### [THE DATA]
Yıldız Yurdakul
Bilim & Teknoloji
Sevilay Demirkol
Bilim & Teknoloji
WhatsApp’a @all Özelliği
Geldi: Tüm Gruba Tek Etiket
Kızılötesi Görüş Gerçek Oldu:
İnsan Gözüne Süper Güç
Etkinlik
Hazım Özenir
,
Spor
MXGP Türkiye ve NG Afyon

---

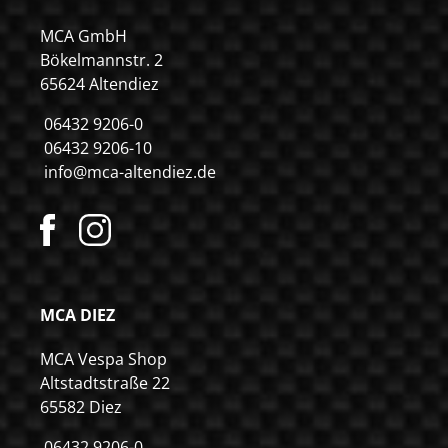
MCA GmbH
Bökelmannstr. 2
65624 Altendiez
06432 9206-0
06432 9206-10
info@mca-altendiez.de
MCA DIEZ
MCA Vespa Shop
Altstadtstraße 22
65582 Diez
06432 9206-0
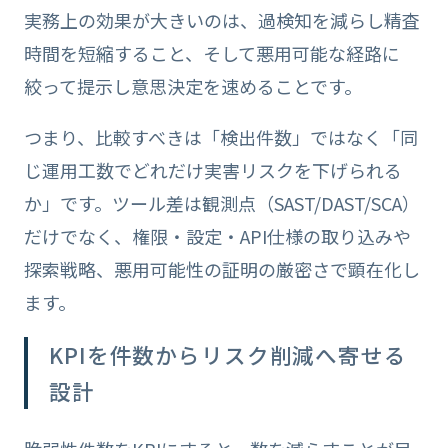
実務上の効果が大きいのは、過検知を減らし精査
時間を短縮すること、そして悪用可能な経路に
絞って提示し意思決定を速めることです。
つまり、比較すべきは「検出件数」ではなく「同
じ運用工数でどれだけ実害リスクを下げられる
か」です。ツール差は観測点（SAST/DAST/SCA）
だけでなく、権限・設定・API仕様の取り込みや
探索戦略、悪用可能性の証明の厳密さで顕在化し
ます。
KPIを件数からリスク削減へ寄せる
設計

### [EXERCISE DESCRIPTION]
Look above for the line containing "Yıldız Yurdakul" and the line containing "MXGP Türkiye ve NG Afyon". Transcribe both, with the lines between them, exactly.

### [ANSWER BOX]
Yıldız Yurdakul
Bilim & Teknoloji
Sevilay Demirkol
Bilim & Teknoloji
WhatsApp’a @all Özelliği
Geldi: Tüm Gruba Tek Etiket
Kızılötesi Görüş Gerçek Oldu:
İnsan Gözüne Süper Güç
Etkinlik
Hazım Özenir
,
Spor
MXGP Türkiye ve NG Afyon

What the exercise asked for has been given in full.